Exercise brief: The word "popruh" marks the lines to keep; find each one in the data and copy it.

(Collected data)

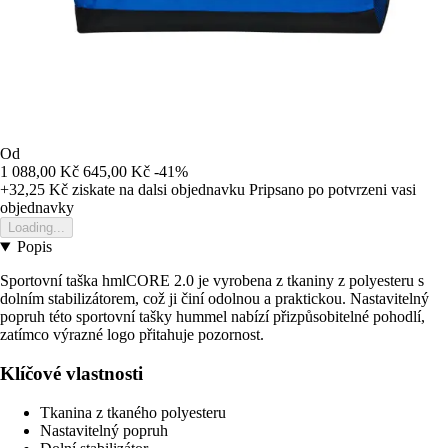
Od
1 088,00 Kč
645,00 Kč
-41%
+32,25 Kč
ziskate na dalsi objednavku
Pripsano po potvrzeni vasi
objednavky
Loading...
Popis
Sportovní taška hmlCORE 2.0 je vyrobena z tkaniny z polyesteru s
dolním stabilizátorem, což ji činí odolnou a praktickou. Nastavitelný
popruh této sportovní tašky hummel nabízí přizpůsobitelné pohodlí,
zatímco výrazné logo přitahuje pozornost.
Klíčové vlastnosti
Tkanina z tkaného polyesteru
Nastavitelný popruh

Output:
popruh této sportovní tašky hummel nabízí přizpůsobitelné pohodlí,
Nastavitelný popruh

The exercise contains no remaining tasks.